Allison Janney: This mother-of-the-bride dress sucks. I'm outta here, daughters.
[she meets a COKE DELIVERY MAN who is dressed as a CIVIL WAR RE-ENACTOR, which is never really EXPLAINED, ever]
Allison Janney: He-ey!
Best Friend's Late Boyfriend's Friend: Hey, I still like you, Mandy Moore. Please allow me to hang around morosely and throw pebbles at your window EVERY SINGLE TIME I come over.
Mandy Moore: Well, all right, we can make out and stuff, but this doesn't mean I love you or anything because I HATE LOVE.
[she goes to her SISTER'S FIANCE'S HOUSE with her FAMILY and they all have an AWKWARD DINNER]
Grandma: I'm so high right now!
Mandy Moore: I'm going to the bathroom to smoke, though I have never expressed a desire to smoke cigarettes up to this point.
Allison Janney: What's your deal?
Mandy Moore: WHY IS EVERYTHING ALWAYS ABOUT YOU though I have never once mentioned anything remotely related to this before, ever??!?!?!
[the sister gets WASTED and DESERTED by her friends on the PORCH and reveals that Allison Janney is DOING IT with the COKE DUDE]
Mandy Moore: Auuuughhhh!! I hate you alllllll!!!!

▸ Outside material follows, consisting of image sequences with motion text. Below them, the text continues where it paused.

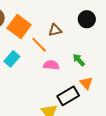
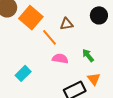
cyan rectangle: (12, 59) -> (23, 73), moved

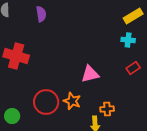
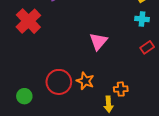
red cross: (16, 56) -> (28, 21), moved, turned 30
pink triangle: (90, 74) -> (98, 41), moved, turned -36

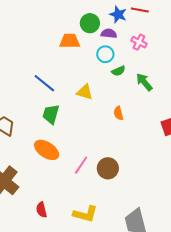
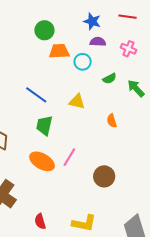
blue star: (118, 14) -> (92, 21), moved
green circle: (90, 23) -> (44, 30), moved
cyan circle: (105, 54) -> (83, 62), moved
pink line: (81, 165) -> (69, 157), moved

Peter Gallagher [on radio]: Hey there, kids! My daughter's getting married today, yet for some reason I am in the studio. Oh, now I see the reason. My other daughter's boyfriend or something has something to say.

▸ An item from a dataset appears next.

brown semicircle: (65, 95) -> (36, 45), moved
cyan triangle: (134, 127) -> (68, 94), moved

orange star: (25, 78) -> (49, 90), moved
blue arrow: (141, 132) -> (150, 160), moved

Best Friend's Late Boyfriend's Friend: Guess what, Mandy Moore. The rock-throwing isn't working anymore, so I'm on the radio to say: I love you. Suck on that, love-hater.

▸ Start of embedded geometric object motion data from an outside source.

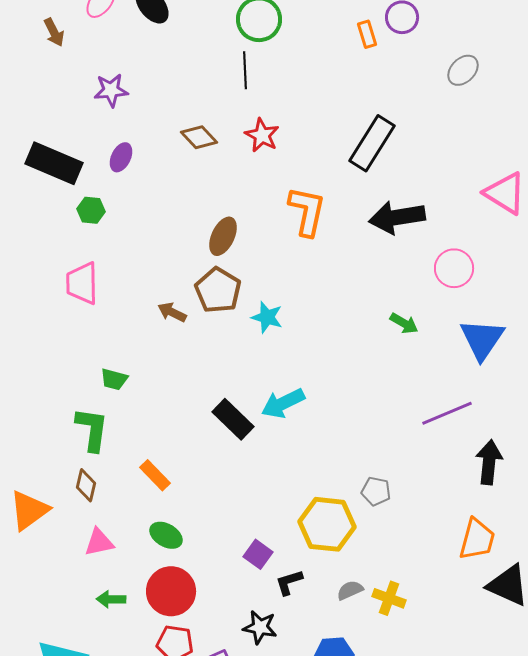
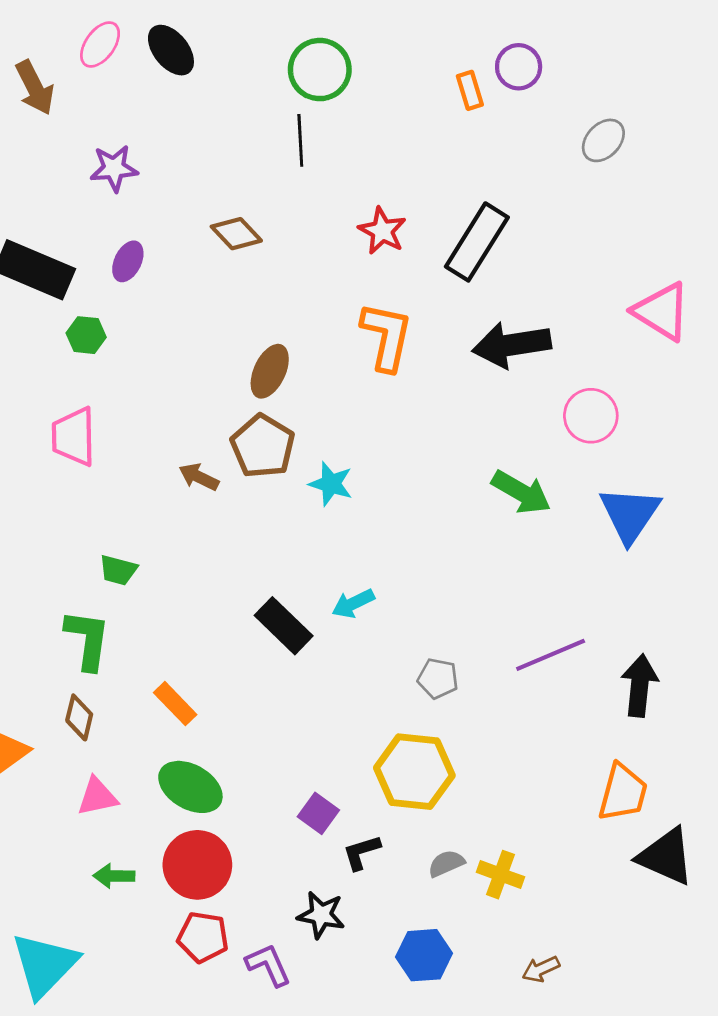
brown arrow: (54, 32) -> (35, 88), size x1.4
red star: (262, 135) -> (382, 231), moved
green arrow: (404, 323) -> (521, 492), size x1.5
cyan arrow: (283, 403) -> (353, 603), size x0.7
purple line: (447, 413) -> (551, 655), moved
gray pentagon: (376, 491) -> (438, 679), moved
green ellipse: (166, 535) -> (190, 787), size x1.4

Best Friend: Dude. Still preggers, guys.
[she goes in to LABOR whilst WALKING to Mandy Moore's sister's WEDDING and is RESCUED by the dead boyfriend's FRIEND]
Best Friend's Late Boyfriend's Friend: Remember how I came to the church and disrupted your sister's wedding to tell you your friend was in labor?
Mandy Moore: That was hot.
[they KISS and everyone looks at the NEWBORN CHILD, who represents REBIRTH, or possibly just BIRTH]

1 comment:

Jason Whittle said...

I was really hoping that I would get to the end of this one and scroll up and see that it was "Sight Unseen". I was hoping that this was the result of your fantastic imagination. I'm kinda sad that this movie exists in real life in the real world.